PROVIDED DATA section start

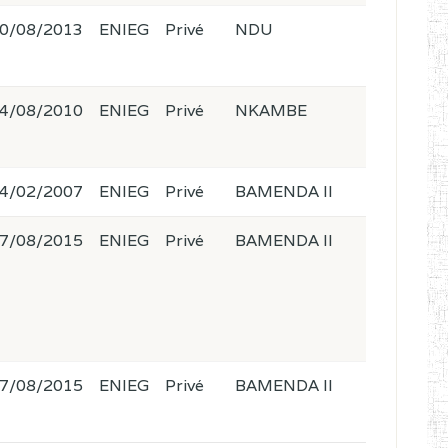
0/08/2013
ENIEG
Privé
NDU
4/08/2010
ENIEG
Privé
NKAMBE
4/02/2007
ENIEG
Privé
BAMENDA II
7/08/2015
ENIEG
Privé
BAMENDA II
7/08/2015
ENIEG
Privé
BAMENDA II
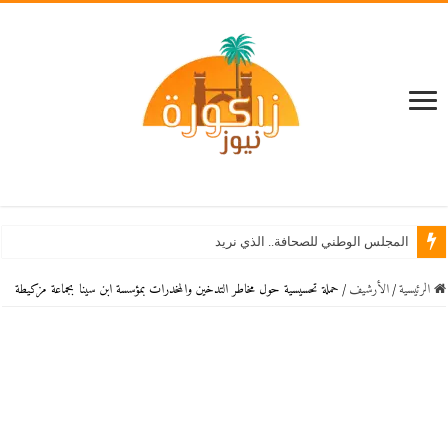
المجلس الوطني للصحافة.. الذي نريد
الرئيسية
/
اﻷرشيف
/
حملة تحسيسية حول مخاطر التدخين والمخدرات بمؤسسة ابن سينا بجماعة مزكيطة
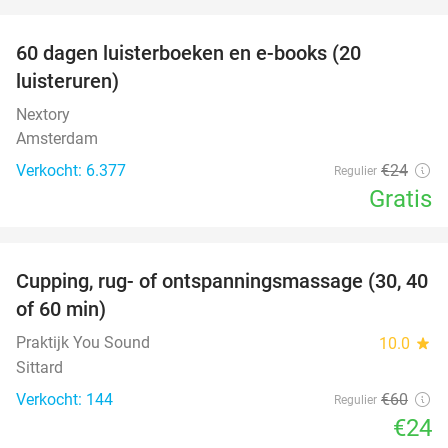
favorite_border
100%
60 dagen luisterboeken en e-books (20
luisteruren)
Nextory
Amsterdam
Verkocht: 6.377
€24
Regulier
Gratis
favorite_border
Cupping, rug- of ontspanningsmassage (30, 40
60%
of 60 min)
Praktijk You Sound
10.0
star
Sittard
Verkocht: 144
€60
Regulier
€24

PROVIDED DATA section end

(WHAT YOU HAVE TO DO)
Everything in the records above is to be copied exactly, except the pictures.

(RESULT OF THE TASK)
0/08/2013
ENIEG
Privé
NDU
4/08/2010
ENIEG
Privé
NKAMBE
4/02/2007
ENIEG
Privé
BAMENDA II
7/08/2015
ENIEG
Privé
BAMENDA II
7/08/2015
ENIEG
Privé
BAMENDA II
المجلس الوطني للصحافة.. الذي نريد
الرئيسية
/
اﻷرشيف
/
حملة تحسيسية حول مخاطر التدخين والمخدرات بمؤسسة ابن سينا بجماعة مزكيطة
favorite_border
100%
60 dagen luisterboeken en e-books (20
luisteruren)
Nextory
Amsterdam
Verkocht: 6.377
€24
Regulier
Gratis
favorite_border
Cupping, rug- of ontspanningsmassage (30, 40
60%
of 60 min)
Praktijk You Sound
10.0
star
Sittard
Verkocht: 144
€60
Regulier
€24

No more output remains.